Couldn’t resist a few more pictures of these splendid streets – jigsaw-worthy houses that seem to be scattered through every village in mid Suffolk. Most of these details came from buildings around Lavenham – oh, those doors!
I am fighting my own battles with an historic building, though on nothing like the grand scale of those above. More like Historic Damp, Historic Decay, and Historic Plumbing… After listening to an expert on Regency restoration, I was inspired to reject most modern techniques and return to using traditional materials….but this involves capturing a sympathetic builder who doesn’t fall about laughing….
So far I haven’t got past the email stage, but I’m on it!
After a marathon spate of blanket making recently I now need to turn to some smaller items for my SpinningStreak ETSY shop. The blankets are mostly for friends and family. They are great fun to make but not exactly cost effective to sell. I worked out that one of the larger ones took over 100 hours, so over £800 at minimum wage, not counting rather expensive materials…..! That is never going to work.
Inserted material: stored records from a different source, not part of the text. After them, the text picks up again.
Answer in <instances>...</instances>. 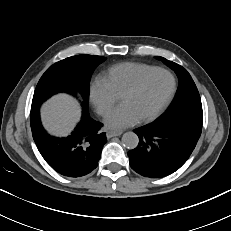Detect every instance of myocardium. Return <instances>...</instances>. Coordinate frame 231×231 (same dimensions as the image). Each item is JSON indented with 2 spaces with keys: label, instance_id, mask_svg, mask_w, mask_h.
<instances>
[{
  "label": "myocardium",
  "instance_id": "obj_1",
  "mask_svg": "<svg viewBox=\"0 0 231 231\" xmlns=\"http://www.w3.org/2000/svg\"><path fill=\"white\" fill-rule=\"evenodd\" d=\"M159 72H163V73H167L168 75H170L171 79H172V88L170 93L168 94V96L166 97V99L163 101V103L150 115L140 118L139 122L141 123H147L150 122L154 119H156L164 110L165 108L169 105V103L171 102V100L173 99L176 90H177V80L175 75L168 69L165 68H156L146 74H144L143 76H141L133 85H131L121 96V100H123L125 97L130 96L132 94H134L135 92H137L142 86L143 84L154 74L159 73Z\"/></svg>",
  "mask_w": 231,
  "mask_h": 231
}]
</instances>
So cowls it is. And I do love the constant variety – knitted, crocheted, thick yarn, thin yarn, narrow, long, infinity twisted, ribbed, textured, lacy, modular, hand dyed…..I have hardly looked up from my needles and hooks this month!
Winter is coming – it might be leg warmers next week!
I don’t know a lot about clouds but I recognise an exciting bit of texture when I see it… Further inspiration from French skies.
I don’t do a lot of cute, but these squirrels in Taunton’s splendid Vivary Park last week were pretty irresistible! Not proper Alison Uttley colouring – but actually not totally grey either.
Twenty five years ago we were contemplating buying this one. But we couldn’t really justify it and it turned out the owner had no interest in selling anyway. Now it is far too late. Someone clearly did love it once (you can just see the hand stencilled trefoils below the roof and round the windows – unusual decoration for a modest locaterie) Nothing has been done to preserve it, though a few years back the vegetation (jungle) was cleared from the front and I got excited thinking maybe it would be rescued…I make a point of walking past it several times a year but I fear the structure doesn’t have much longer. And it is by no means alone round this area. There are several abandoned farm buildings, casualties of the rural exodus, which even now nobody seems to want. Such a pity.
This building, though, is in great shape – literally! It is part of what was a medieval Guild Hall in Suffolk. It apparently became a Free Grammar School in 1577 and has now morphed into a holiday cottage where we stayed for a peaceful week in September. I spent several days trying to fathom out the original architecture – very confusing and I’m sure I failed but the exposed wood is very exciting – lots of detail, carefully preserved. One of my daughters is in Canada for a year, so I’ll make sure I send her pictures of the timber framed houses we saw all over Suffolk – it seems so weird to me to be in a country where you just can’t see any!
Such fun! Lots of it, too. Still deciding what to do with it all – the lace weight I’ll probably make up as a shawl, the chunky as hats, then I expect I’ll list the sock yarn in SpinningStreak’s Etsy shop. Maybe it’s time for people to start knitting for Christmas…I’ll let you know!
The first one – my local in Brighton – is a rough workhorse of a box, scuffed and much painted over. The second is in Tunbridge Wells (sorry, ROYAL Tunbridge Wells) – very pretty design, beautifully maintained and, it has to be said, with just a whiff of tourist about it….
They are both listed – the unsophisticated one as curtilage, not in its own right. I know which one I prefer though!
I have mis-timed this post. It is rather irritating to hear of an inspiring exhibition (at Tate Modern) when it has already closed – so I decided a couple of weeks ago not to mention it. But it has stayed with me. Colour painted from memory – fleeting moments captured and reworked till they sing.
I am less moved by the much reproduced bath pictures – this one, for example, seems to me plain weird.
The colours are not always bright and bold. These two, possibly my favourites, are softer, subtle and beautifully balanced:
The almond tree was Bonnard’s last painting, finished in 1947. Apparently, when he was too weak to paint, he asked his nephew to change the patch of green in the bottom left corner to the gold we see now – still pondering colour right to the last.
Before we left the building we nipped up to the viewing gallery and were met with this:
Moody skies and swirling winds – quite exciting!
Plenty of ideas for the dye pots – I am busy winding base yarns as I hope to get several days in soon.